State the number of lines in the records beneath that hold the word "önemli", and add nothing.
[[ Input, beginning ]]
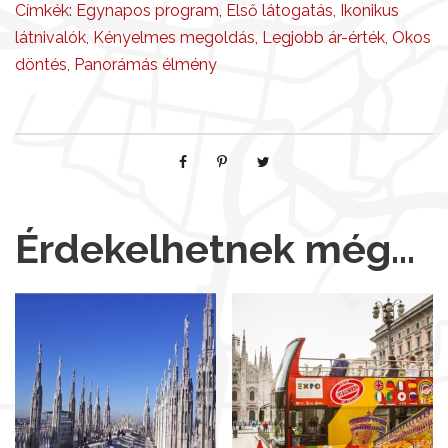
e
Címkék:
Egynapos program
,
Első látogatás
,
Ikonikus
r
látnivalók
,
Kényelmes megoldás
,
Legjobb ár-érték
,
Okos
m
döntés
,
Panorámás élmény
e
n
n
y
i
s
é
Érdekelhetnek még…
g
[[ Input, end ]]
[[ Input, beginning ]]
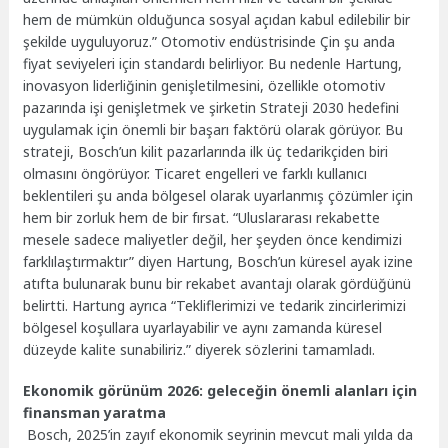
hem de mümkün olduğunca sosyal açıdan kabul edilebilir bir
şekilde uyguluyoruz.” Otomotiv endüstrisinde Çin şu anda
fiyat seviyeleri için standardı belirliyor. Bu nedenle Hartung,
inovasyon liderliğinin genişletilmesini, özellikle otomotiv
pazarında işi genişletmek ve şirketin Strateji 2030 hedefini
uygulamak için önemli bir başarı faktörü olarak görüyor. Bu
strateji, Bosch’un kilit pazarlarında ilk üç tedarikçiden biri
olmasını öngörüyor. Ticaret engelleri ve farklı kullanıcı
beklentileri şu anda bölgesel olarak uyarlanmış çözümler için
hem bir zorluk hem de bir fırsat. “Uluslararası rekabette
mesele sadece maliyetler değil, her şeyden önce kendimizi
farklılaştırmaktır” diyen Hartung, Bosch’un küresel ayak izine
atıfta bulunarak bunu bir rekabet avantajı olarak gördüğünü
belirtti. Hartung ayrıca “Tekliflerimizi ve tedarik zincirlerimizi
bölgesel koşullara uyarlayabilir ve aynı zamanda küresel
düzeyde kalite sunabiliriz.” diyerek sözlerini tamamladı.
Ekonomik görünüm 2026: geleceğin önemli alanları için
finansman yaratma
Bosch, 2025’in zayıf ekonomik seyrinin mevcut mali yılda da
[[ Input, end ]]
• Solution to the exercise: 2